*** MATERIAL SHOWN Section Begins ***
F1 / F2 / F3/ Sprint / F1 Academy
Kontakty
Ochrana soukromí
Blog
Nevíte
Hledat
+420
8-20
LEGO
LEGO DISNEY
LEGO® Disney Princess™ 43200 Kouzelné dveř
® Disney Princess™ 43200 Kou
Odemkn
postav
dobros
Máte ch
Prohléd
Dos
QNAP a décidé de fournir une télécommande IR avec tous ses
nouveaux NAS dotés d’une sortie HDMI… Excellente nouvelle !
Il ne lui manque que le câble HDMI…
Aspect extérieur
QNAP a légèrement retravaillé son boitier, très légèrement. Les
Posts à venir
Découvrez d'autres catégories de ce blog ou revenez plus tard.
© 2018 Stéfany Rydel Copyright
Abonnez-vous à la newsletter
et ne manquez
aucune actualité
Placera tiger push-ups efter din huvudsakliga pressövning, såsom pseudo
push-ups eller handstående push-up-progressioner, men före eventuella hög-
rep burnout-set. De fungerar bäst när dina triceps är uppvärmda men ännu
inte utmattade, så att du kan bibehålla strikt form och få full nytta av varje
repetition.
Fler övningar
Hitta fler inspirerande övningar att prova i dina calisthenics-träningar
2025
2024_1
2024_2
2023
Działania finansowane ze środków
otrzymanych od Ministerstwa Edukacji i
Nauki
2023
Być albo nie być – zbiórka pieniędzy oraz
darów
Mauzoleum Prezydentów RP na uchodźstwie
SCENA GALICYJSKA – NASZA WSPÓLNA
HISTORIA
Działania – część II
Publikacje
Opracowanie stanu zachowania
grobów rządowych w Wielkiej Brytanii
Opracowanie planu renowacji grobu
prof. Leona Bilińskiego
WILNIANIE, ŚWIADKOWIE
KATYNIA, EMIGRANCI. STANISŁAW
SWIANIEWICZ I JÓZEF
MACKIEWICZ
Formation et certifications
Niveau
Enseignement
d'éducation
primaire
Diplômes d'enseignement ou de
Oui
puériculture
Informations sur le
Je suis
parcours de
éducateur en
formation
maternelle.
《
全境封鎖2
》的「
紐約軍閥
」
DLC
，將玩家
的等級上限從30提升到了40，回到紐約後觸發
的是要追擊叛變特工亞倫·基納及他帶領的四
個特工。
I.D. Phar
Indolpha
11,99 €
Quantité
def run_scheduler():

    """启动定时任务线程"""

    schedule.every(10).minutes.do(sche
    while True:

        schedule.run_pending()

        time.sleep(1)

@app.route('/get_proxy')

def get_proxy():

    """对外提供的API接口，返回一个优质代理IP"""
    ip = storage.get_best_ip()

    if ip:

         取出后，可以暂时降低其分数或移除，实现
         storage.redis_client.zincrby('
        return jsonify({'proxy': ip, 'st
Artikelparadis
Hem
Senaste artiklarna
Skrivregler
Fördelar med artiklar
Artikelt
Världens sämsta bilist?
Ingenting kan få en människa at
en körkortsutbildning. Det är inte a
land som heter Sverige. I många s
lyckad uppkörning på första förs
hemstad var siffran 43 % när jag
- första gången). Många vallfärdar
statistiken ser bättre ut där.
*** MATERIAL SHOWN Section Ends ***
— WORK ORDER —
Where the line containing "ip = storage.get_best_ip()" appears in the records above, begin copying and continue through the last line; copy each line exactly and include no others.

— ANSWER BELOW —
    ip = storage.get_best_ip()

    if ip:

         取出后，可以暂时降低其分数或移除，实现
         storage.redis_client.zincrby('
        return jsonify({'proxy': ip, 'st
Artikelparadis
Hem
Senaste artiklarna
Skrivregler
Fördelar med artiklar
Artikelt
Världens sämsta bilist?
Ingenting kan få en människa at
en körkortsutbildning. Det är inte a
land som heter Sverige. I många s
lyckad uppkörning på första förs
hemstad var siffran 43 % när jag
- första gången). Många vallfärdar
statistiken ser bättre ut där.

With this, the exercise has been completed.